Activity:
The result should be every line in the material below containing the string "Umgebung".

Task input:
********************
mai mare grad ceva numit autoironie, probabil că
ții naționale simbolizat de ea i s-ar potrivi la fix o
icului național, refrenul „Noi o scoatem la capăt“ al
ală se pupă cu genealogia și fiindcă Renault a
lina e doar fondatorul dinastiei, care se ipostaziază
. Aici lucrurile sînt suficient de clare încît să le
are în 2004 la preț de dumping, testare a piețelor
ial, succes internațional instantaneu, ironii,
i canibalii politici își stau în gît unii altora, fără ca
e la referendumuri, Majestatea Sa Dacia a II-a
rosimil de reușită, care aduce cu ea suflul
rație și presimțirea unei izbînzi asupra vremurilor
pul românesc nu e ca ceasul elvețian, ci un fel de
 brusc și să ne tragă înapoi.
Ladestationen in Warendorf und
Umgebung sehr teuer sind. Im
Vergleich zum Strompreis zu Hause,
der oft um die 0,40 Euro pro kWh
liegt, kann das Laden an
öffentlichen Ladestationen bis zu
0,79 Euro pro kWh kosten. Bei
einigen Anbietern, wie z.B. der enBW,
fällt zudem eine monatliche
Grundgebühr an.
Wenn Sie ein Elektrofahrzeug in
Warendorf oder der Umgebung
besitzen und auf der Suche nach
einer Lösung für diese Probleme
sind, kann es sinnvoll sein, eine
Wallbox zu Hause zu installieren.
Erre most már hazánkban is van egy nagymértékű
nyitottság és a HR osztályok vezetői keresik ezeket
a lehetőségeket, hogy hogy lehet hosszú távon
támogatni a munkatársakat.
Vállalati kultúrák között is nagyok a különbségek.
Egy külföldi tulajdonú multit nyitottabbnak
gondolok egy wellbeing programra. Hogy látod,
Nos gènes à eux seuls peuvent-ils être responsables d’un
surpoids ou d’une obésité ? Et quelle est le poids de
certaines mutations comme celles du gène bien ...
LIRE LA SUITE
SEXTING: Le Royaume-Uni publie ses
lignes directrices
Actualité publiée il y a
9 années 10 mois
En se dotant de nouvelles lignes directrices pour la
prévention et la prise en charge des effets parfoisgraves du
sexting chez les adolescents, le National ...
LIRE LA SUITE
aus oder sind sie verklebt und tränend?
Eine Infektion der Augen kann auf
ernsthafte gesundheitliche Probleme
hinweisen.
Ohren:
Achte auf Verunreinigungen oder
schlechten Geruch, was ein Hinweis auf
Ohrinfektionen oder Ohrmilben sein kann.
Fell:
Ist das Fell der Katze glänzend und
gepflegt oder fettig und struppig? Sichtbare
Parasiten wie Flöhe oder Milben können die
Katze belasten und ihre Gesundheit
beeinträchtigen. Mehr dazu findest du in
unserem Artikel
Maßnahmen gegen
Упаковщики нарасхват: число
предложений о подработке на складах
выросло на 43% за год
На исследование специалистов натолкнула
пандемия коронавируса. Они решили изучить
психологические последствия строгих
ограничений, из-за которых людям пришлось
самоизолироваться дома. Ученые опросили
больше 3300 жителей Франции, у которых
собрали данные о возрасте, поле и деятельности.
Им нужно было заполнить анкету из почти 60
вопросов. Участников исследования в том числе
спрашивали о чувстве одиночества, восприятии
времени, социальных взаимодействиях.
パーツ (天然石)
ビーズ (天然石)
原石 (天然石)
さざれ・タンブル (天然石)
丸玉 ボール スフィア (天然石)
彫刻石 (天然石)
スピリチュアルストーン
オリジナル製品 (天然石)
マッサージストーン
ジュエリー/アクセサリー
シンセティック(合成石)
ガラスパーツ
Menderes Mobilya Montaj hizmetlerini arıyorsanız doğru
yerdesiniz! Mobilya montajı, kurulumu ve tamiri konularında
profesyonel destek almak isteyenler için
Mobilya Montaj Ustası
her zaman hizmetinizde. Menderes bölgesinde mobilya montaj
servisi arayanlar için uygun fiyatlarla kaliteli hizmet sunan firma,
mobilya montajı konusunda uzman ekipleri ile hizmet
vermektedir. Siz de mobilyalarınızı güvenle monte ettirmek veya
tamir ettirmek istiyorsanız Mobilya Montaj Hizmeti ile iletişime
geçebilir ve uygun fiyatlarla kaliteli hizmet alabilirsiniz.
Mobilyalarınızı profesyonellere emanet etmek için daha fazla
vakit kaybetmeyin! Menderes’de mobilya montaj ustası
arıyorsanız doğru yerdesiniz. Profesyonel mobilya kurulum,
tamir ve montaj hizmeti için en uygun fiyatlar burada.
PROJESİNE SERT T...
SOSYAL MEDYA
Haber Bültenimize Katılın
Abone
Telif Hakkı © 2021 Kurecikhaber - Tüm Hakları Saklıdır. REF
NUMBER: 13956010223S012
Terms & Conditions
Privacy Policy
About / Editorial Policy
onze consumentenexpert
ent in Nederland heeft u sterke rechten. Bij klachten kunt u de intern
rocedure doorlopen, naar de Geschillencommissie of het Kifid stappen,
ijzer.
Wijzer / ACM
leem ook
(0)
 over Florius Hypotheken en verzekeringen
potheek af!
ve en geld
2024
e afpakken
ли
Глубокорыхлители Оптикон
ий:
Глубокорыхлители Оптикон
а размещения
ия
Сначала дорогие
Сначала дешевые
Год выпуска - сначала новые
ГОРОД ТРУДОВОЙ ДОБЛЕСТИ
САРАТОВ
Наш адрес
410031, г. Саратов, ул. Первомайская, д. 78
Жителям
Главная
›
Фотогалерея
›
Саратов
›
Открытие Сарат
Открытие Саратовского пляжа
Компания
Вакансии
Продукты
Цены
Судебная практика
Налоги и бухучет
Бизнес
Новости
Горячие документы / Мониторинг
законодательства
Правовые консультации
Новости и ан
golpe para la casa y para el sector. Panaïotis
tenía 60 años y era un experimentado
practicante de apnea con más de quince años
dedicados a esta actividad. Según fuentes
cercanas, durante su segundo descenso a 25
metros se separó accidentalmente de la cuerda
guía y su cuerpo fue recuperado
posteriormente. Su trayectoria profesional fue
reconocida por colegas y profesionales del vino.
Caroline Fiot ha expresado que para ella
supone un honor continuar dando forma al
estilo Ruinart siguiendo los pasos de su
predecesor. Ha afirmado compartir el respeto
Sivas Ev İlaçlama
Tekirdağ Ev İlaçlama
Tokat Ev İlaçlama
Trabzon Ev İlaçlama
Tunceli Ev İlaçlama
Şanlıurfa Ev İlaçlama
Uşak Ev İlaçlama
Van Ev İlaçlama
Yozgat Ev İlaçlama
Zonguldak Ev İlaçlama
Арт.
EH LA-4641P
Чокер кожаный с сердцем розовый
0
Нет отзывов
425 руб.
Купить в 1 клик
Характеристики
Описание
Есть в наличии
********************
Answer section:
Umgebung sehr teuer sind. Im
Warendorf oder der Umgebung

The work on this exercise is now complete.